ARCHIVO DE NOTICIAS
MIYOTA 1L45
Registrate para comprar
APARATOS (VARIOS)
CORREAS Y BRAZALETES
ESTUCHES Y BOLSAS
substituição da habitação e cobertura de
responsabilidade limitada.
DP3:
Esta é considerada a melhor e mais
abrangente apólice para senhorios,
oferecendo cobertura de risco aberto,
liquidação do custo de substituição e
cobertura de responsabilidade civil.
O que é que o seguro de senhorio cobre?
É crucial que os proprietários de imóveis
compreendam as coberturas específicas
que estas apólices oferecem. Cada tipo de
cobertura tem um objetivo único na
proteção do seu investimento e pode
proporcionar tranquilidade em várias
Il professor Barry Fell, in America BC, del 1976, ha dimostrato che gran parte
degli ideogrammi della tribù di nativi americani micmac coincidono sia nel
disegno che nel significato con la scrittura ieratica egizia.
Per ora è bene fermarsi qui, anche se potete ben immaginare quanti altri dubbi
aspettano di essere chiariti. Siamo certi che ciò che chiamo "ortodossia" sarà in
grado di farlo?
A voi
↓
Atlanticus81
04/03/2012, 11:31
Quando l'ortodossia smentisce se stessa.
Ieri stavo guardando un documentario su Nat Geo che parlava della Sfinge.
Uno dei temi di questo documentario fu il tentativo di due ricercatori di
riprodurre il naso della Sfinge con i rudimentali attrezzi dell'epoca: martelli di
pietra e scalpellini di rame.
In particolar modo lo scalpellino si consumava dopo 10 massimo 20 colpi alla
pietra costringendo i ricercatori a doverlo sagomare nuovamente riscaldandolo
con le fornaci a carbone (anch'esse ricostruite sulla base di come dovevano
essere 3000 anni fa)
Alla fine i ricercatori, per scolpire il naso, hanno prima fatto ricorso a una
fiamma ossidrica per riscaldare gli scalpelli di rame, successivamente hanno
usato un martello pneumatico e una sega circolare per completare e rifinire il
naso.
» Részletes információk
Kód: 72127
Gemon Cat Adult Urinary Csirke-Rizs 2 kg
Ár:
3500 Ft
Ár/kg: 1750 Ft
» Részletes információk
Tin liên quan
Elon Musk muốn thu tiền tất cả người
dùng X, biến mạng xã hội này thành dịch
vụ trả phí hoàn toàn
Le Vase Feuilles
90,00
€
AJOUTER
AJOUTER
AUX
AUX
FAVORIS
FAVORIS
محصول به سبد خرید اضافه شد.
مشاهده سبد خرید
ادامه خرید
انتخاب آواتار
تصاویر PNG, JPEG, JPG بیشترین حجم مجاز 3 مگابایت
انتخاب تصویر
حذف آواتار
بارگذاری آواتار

------------------------------------------------------------------------

▶ **EXERCISE OBJECTIVE**
Send back the whole listing above exactly, please.

▶ **WRITTEN RESPONSE**
ARCHIVO DE NOTICIAS
MIYOTA 1L45
Registrate para comprar
APARATOS (VARIOS)
CORREAS Y BRAZALETES
ESTUCHES Y BOLSAS
substituição da habitação e cobertura de
responsabilidade limitada.
DP3:
Esta é considerada a melhor e mais
abrangente apólice para senhorios,
oferecendo cobertura de risco aberto,
liquidação do custo de substituição e
cobertura de responsabilidade civil.
O que é que o seguro de senhorio cobre?
É crucial que os proprietários de imóveis
compreendam as coberturas específicas
que estas apólices oferecem. Cada tipo de
cobertura tem um objetivo único na
proteção do seu investimento e pode
proporcionar tranquilidade em várias
Il professor Barry Fell, in America BC, del 1976, ha dimostrato che gran parte
degli ideogrammi della tribù di nativi americani micmac coincidono sia nel
disegno che nel significato con la scrittura ieratica egizia.
Per ora è bene fermarsi qui, anche se potete ben immaginare quanti altri dubbi
aspettano di essere chiariti. Siamo certi che ciò che chiamo "ortodossia" sarà in
grado di farlo?
A voi
↓
Atlanticus81
04/03/2012, 11:31
Quando l'ortodossia smentisce se stessa.
Ieri stavo guardando un documentario su Nat Geo che parlava della Sfinge.
Uno dei temi di questo documentario fu il tentativo di due ricercatori di
riprodurre il naso della Sfinge con i rudimentali attrezzi dell'epoca: martelli di
pietra e scalpellini di rame.
In particolar modo lo scalpellino si consumava dopo 10 massimo 20 colpi alla
pietra costringendo i ricercatori a doverlo sagomare nuovamente riscaldandolo
con le fornaci a carbone (anch'esse ricostruite sulla base di come dovevano
essere 3000 anni fa)
Alla fine i ricercatori, per scolpire il naso, hanno prima fatto ricorso a una
fiamma ossidrica per riscaldare gli scalpelli di rame, successivamente hanno
usato un martello pneumatico e una sega circolare per completare e rifinire il
naso.
» Részletes információk
Kód: 72127
Gemon Cat Adult Urinary Csirke-Rizs 2 kg
Ár:
3500 Ft
Ár/kg: 1750 Ft
» Részletes információk
Tin liên quan
Elon Musk muốn thu tiền tất cả người
dùng X, biến mạng xã hội này thành dịch
vụ trả phí hoàn toàn
Le Vase Feuilles
90,00
€
AJOUTER
AJOUTER
AUX
AUX
FAVORIS
FAVORIS
محصول به سبد خرید اضافه شد.
مشاهده سبد خرید
ادامه خرید
انتخاب آواتار
تصاویر PNG, JPEG, JPG بیشترین حجم مجاز 3 مگابایت
انتخاب تصویر
حذف آواتار
بارگذاری آواتار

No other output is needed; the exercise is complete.